Leserbrief „Wo sind die Leichen der Eichen geblieben?“ von Dr. Bernd Kempf

„Es fehlen die Leichen der Eichen“ – Denkfehler in der Publikation von Hrn. Sinner?

Leserbrief / Statement zum Zeitungsartikel „Eichen werden von Buchen abrasiert“ im Main-Echo vom 8.8.2017

In dem Artikel wird auf einen kürzlich veröffentlichten Aufsatz von Herrn Sinner und Prof. Mosandl in der „Allgemeinen Forstzeitschrift“ hingewiesen. Ergebnis der Untersuchungen soll danach sein, dass die Buche die Eiche im NSG Metzger innerhalb von knapp 100 Jahren nahezu komplett eliminiert hat. Wäre das Ganze ein Kriminalfall, so würde man die Buchen des Massenmordes an den Eichen beschuldigen. Allerdings ist Mordanschuldigung immer problematisch, wenn man keine (viel zu wenig) Leichen vorweisen kann. Und genau das ist hier das Problem für den Kriminologen.

Sinner schreibt in seinem Aufsatz, dass von den ursprünglich rund 100 Eichen im NSG nur noch 12 lebende Eichen vorhanden wären. Dann stellt sich aber die Frage, wo die „Leichen“ der anderen 88 Eichen geblieben sind. Da in dem Gebiet nach seiner Aussage seit der Unterschutzstellung keinerlei Waldwirtschaft mehr betrieben wird, müssten diese ca 88 Eichen ja noch als tote Bäume im NSG stehen oder liegen. Aber so viele findet man bei weitem nicht! Stattdessen stößt man aber auf viel mehr Baumstümpfe.

Der Kriminologe, der den Massenmord an den Eichen aufzuklären hat, hat nun zwischen zwei Varianten zu wählen, um den Verbleib der 88 „Eichen-Leichen“ zu erklären:
• A: Er schließt sich der Erklärung von Herrn Sinner an, dass die Buchen die Eichen zum Absterben gebracht haben und dass die Kronen und Stämme dieser Eichen inzwischen komplett verrottet sind. Gleichzeitig muss er damit aber akzeptieren, die Stümpfe dieser Eichen heute noch überall im NSG stehen und auf wundersame Weise viel langsamer verrotten als die Stämme.
• B: Er kommt zu dem Schluss, dass die ganze Theorie mit dem „Mord an den Eichen durch die Buchen“ gar nicht stimmt, sondern dass es „einen anderen Mörder geben muss“. Soll heißen, die Eichen wurden schlicht illegal nach der Unterschutzstellung gefällt und abtransportiert.
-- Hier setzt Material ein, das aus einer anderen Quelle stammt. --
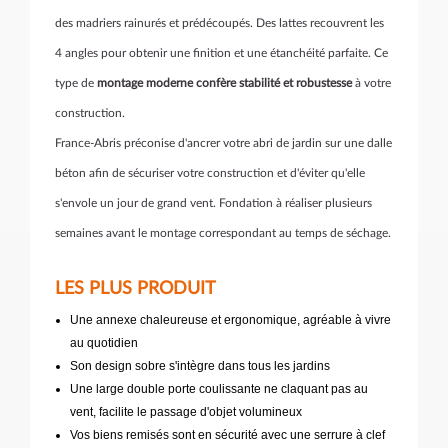
des madriers rainurés et prédécoupés. Des lattes recouvrent les
4 angles pour obtenir une finition et une étanchéité parfaite. Ce
type de
montage moderne confère stabilité et robustesse
à votre
construction.
France-Abris préconise d'ancrer votre abri de jardin sur une dalle
béton afin de sécuriser votre construction et d'éviter qu'elle
s'envole un jour de grand vent. Fondation à réaliser plusieurs
semaines avant le montage correspondant au temps de séchage.
LES PLUS PRODUIT
Une annexe chaleureuse et ergonomique, agréable à vivre
au quotidien
Son design sobre s'intègre dans tous les jardins
Une large double porte coulissante ne claquant pas au
vent, facilite le passage d'objet volumineux
Vos biens remisés sont en sécurité avec une serrure à clef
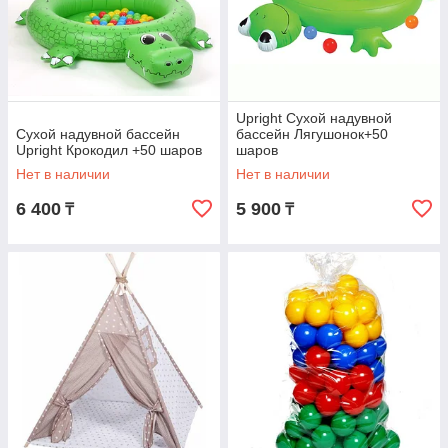
Upright Сухой надувной
Сухой надувной бассейн
бассейн Лягушонок+50
Upright Крокодил +50 шаров
шаров
Нет в наличии
Нет в наличии
6 400
5 900
₸
₸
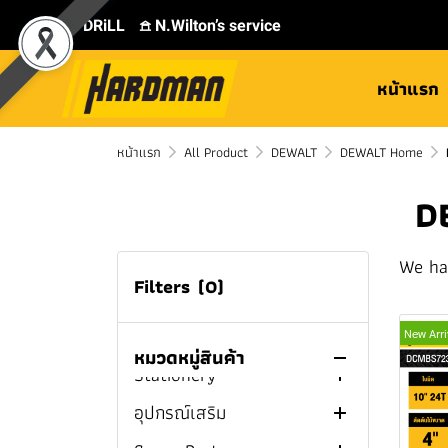
MILWAUKEE Cordless
TOYOK Garden Hose Reel
Machine
Tool Box And Tool Bag
ลำโพงบลูทูธ
ไขควง
Bottle Opener
สว่านแท่น
⛾ DRiLL
𖠿 N.Wilton’s service
Drills
Electric Tapping
บ้านและสวน
Flashlight And Spotlight
Impact Driver
Chisels
สว่านไฟฟ้า
ไขควงไร้สาย
MILWAUKEE Cordless
MILWAUKEE Cordless
Machine
หน้าแรก
เครื่องเชื่อมและอุปกรณ์
พัดลม
สว่านโรตารี
Carpenter Pencil
Cordless Water Pump
สว่านไร้สาย
ไขควงไฟฟ้า
Cordless Impact Driver
Magnetic Drill Press
Hammer Drill/Drivers
เชื่อม
เครื่องชงกาแฟ
บล็อก
ปากกาจับชิ้นงานและแค
เครื่องทะลวงท่อตัน
Corded Impact Driver
สว่านโรตารี่ไฟฟ้า
สว่านไร้สาย PUMPKIN
MILWAUKEE Impact
MILWAUKEE Cordless
MILWAUKEE M12™
MILWAUKEE M12™
หน้าแรก
เครื่องมือดูเเลรถ
ลมป์จับชิ้นงาน
MMA Welder
All Product
DEWALT
DEWALT Home
Drivers
Drill/Drivers
Cordless Magnetic Drill
Cordless Hammer
กล่องเก็บความเย็น
เครื่องเจียร
เครื่องปั่นไฟ
สว่านโรตารี่ไร้สาย
Cordless Ratchet
สว่านไร้สาย HYUNDAI
Drill/Drivers
เครื่องมือช่างยนต์
เทปยาววัดระยะ
TIG Welder
Cordless Jump Starter
Wrench
ปากกาจับชิ้นงาน
D
MILWAUKEE Cordless
MILWAUKEE M18™
MILWAUKEE M12™
MILWAUKEE M12™
กาต้มน้ำร้อน
เลื่อยจิ๊กซอว์
เครื่องมือเกษตร
เครื่องแกะสลัก
สว่านไร้สาย MAKITA
Rotary Hammer
Cordless Magnetic Drill
Impact Driver
MILWAUKEE M18™
Cordless Drill/Driver
Chemical & Glue
เครื่องมือวัด
MIG Welder
เครื่องอัดลม / ปั๊มลม
เครื่องชาร์จแบตเตอรี่
บล็อกไฟฟ้า
แคลมป์จับชิ้นงาน
เอฟแคลมป์
เลื่อยชัก
งานระบบประปา
เครื่องเจียรไฟฟ้า
เลื่อยจิ๊กซอว์ไฟฟ้า
Rake
สว่านไร้สาย DEWALT
Cordless Hammer
We ha
MILWAUKEE Cordless
MILWAUKEE M18™
MILWAUKEE M12™
MILWAUKEE M18™
Storage and Material
ไขควง
Plasma Cutter
เครื่องขัดสีรถยนต์
แม่แรง
Sealant / Adhesive
บล็อกไร้สาย
เสาค้ำยัน
บักเต้า
ปั๊มลมระบบขับตรง
บล็อกไฟฟ้า MAKITA
ปากกาจับชิ้นงาน 3 นิ้ว
ซีแคลมป์
เลื่อยวงเดือน
ห้องน้ำและอุปกรณ์ห้องน้ำ
เครื่องเจียรไร้สาย
เลื่อยจิ๊กซอว์ไร้สาย
เลื่อยชักไฟฟ้า
Shovel
เครื่องล้างท่อไฟฟ้า
สว่านไร้สาย BOSCH
Filters
Drill/Drivers
(0)
Impact Wrenches
Impact Driver
Cordless Rotary
Cordless Drill/Driver
Handling Equipment
ประแจ
ตู้เชื่อม3ระบบ
สเปรย์หล่อลื่นอเนกประสงค์
Lubricant / Cleaners For
ระดับน้ำ
Screwdriver Squared
ปั๊มลมไร้สาย
Glue Stick
บล็อกไฟฟ้า SUMO
บล็อกไร้สาย BOSCH
ปากกาจับชิ้นงาน 4 นิ้ว
แคลมป์สปริง
เครื่องขัดกระดาษทราย
เครื่องฉีดน้ำเเรงดันสูง
เครื่องเจียรคอยาว คอสั้น
เลื่อยชักไร้สาย
เลื่อยวงเดือนไฟฟ้า
Leaf Blower
ก๊อกบอลสนาม
กุญแจ / ลูกบิดประตู
สว่านไร้สาย NAZA
Hammer
MILWAUKEE FUEL™
MILWAUKEE M12™
อุปกรณ์ป้องกัน
Mechanics
Electric Chain Hoist
New Arri
ค้อน
เครื่องเชื่อมอินเวิร์ทเตอร์
ฟองน้ำล้างรถ
ล้อวัดระยะ
Insulated screwdriver
Socket Wrench
PU FOAM
บล็อกไฟฟ้า DEWALT
บล็อกไร้สาย MAKITA
ปากกาจับชิ้นงาน 5 นิ้ว
ท็อกเกิ้ลแคลมป์
เครื่องมือมัลติทูล
อุปกรณ์ประตูหน้าต่าง
เลื่อยวงเดือนไร้สาย
เครื่องขัดกระดาษทราย
Cordless Hedge
มาตรวัดนํ้า / มิเตอร์น้ำ
ก๊อกน้ำ / ก๊อกอ่างน้ำ
เครื่องฉีดน้ำเเรงดันสูง
หมวดหมู่สินค้า
Ratchet
MILWAUKEE M18™
Impact Wrenches
Stationery
Manual Winch
Safety Vest
คีม
น้ำยาเช็ดรอยเชื่อม
น้ำยาล้างรถ
ไฟฟ้า
ไม้บรรทัดพับได้
ไขควงปากแฉก
ประแจแหวนเดี่ยว
ค้อนปอนด์
Trimmer
Hot Glue / Glue Gun
บล็อกไร้สาย DEWALT
ปากกาจับชิ้นงาน 6 นิ้ว
แคลมป์ท่อ
Cordless Rotary
กบไสไม้
แปรงทาสี/ลูกกลิ้ง/เกียง
เครื่องมือมัลติทูลไฟฟ้า
มินิบอลวาล์ว
ฝักบัว
อุปกรณ์เสริมเครื่องฉีดน้ำ
กุญเเจ
MILWAUKEE Cordless
MILWAUKEE M18™
MILWAUKEE M12™
อุปกรณ์เสริม
Jackets
Pen
Hammer
กรรไกร
ผงประสาน
น้ำยาเคลือบเงารถ
เครื่องขัดกระดาษทรายไร้
ตลับเมตร
ไขควงปากแบน
ประแจแหวนคู่
ค้อนช่างไฟฟ้า
Convertible Snap Ring
รถเข็นตัดหญ้า
เเรงดันสูง
Acrylic Sealant
บล็อกไร้สาย PUMPKIN
ปากกาจับชิ้นงาน 8 นิ้ว
แคลมป์เข้ามุม
Angle Grinder
Impact Wrenches
Cordless Ratchet
เลื่อยสายพาน
Light Bulbs & Fixtures
เครื่องมือมัลติทูลไร้สาย
กบไสไม้ไฟฟ้า
บอลวาล์ว
สายฉีดชำระ
ลูกบิดประตู
แปรงทาสี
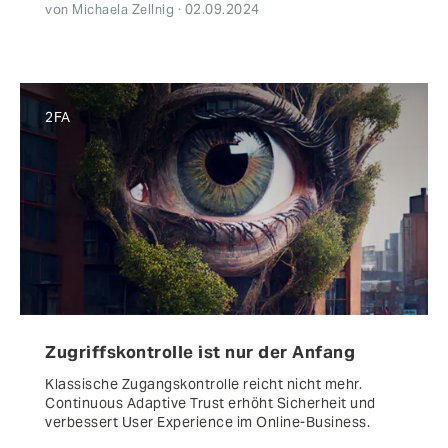
von Michaela Zellnig · 02.09.2024
2FA
Zugriffskontrolle ist nur der Anfang
Klassische Zugangskontrolle reicht nicht mehr.
Continuous Adaptive Trust erhöht Sicherheit und
verbessert User Experience im Online-Business.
Diesen Natur-Frevel hat man verständlicherweise nicht den Akten dokumentiert und man kann deshalb heute auch nichts dazu in den Akten finden. Zum Beweis lässt er an einigen der Stümpfe Proben nehmen und bestimmt mittels Dendrochronologie deren exaktes Alter.
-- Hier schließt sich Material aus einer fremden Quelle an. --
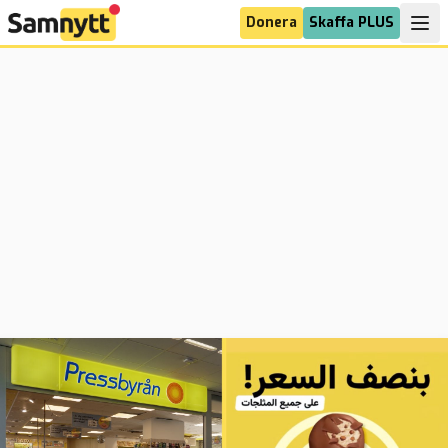
Donera
Skaffa PLUS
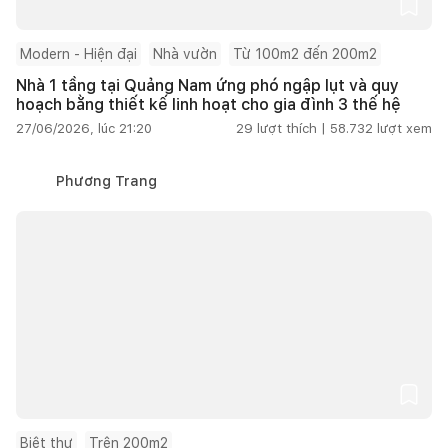
Modern - Hiện đại
Nhà vườn
Từ 100m2 đến 200m2
Nhà 1 tầng tại Quảng Nam ứng phó ngập lụt và quy
hoạch bằng thiết kế linh hoạt cho gia đình 3 thế hệ
27/06/2026, lúc 21:20
29
lượt thích |
58.732
lượt xem
Phương Trang
Biệt thự
Trên 200m2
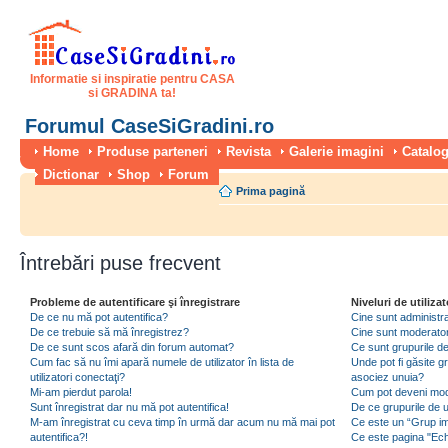
Informatie si inspiratie pentru CASA
si GRADINA ta!
Forumul CaseSiGradini.ro
Home
Produse parteneri
Revista
Galerie imagini
Catalog
Dictionar
Shop
Forum
Prima pagină
Întrebări puse frecvent
Probleme de autentificare şi înregistrare
Niveluri de utilizat
De ce nu mă pot autentifica?
Cine sunt administra
De ce trebuie să mă înregistrez?
Cine sunt moderator
De ce sunt scos afară din forum automat?
Ce sunt grupurile de 
Cum fac să nu îmi apară numele de utilizator în lista de
Unde pot fi găsite gr
utilizatori conectaţi?
asociez unuia?
Mi-am pierdut parola!
Cum pot deveni moder
Sunt înregistrat dar nu mă pot autentifica!
De ce grupurile de uti
M-am înregistrat cu ceva timp în urmă dar acum nu mă mai pot
Ce este un “Grup imp
autentifica?!
Ce este pagina "Ec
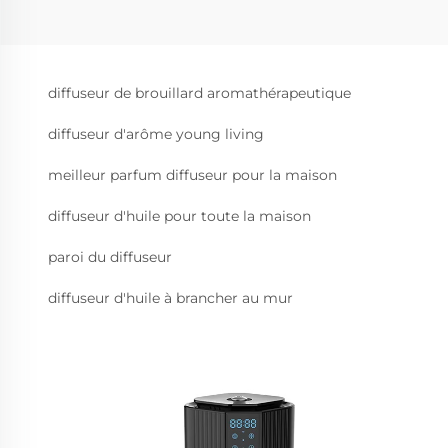
diffuseur de brouillard aromathérapeutique
diffuseur d'arôme young living
meilleur parfum diffuseur pour la maison
diffuseur d'huile pour toute la maison
paroi du diffuseur
diffuseur d'huile à brancher au mur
Ich möchte jedem Leser selber überlassen, welchen Erklärungsansatz er für plausibler hält. Wer sich der Variante B anschließt, wird gleichzeitig zu dem Schluss kommen, dass damit die Gegner eines Nationalparks im Spessart, zu denen Sinner und Mosandl gehören, eines ihrer Hauptargumente verlieren.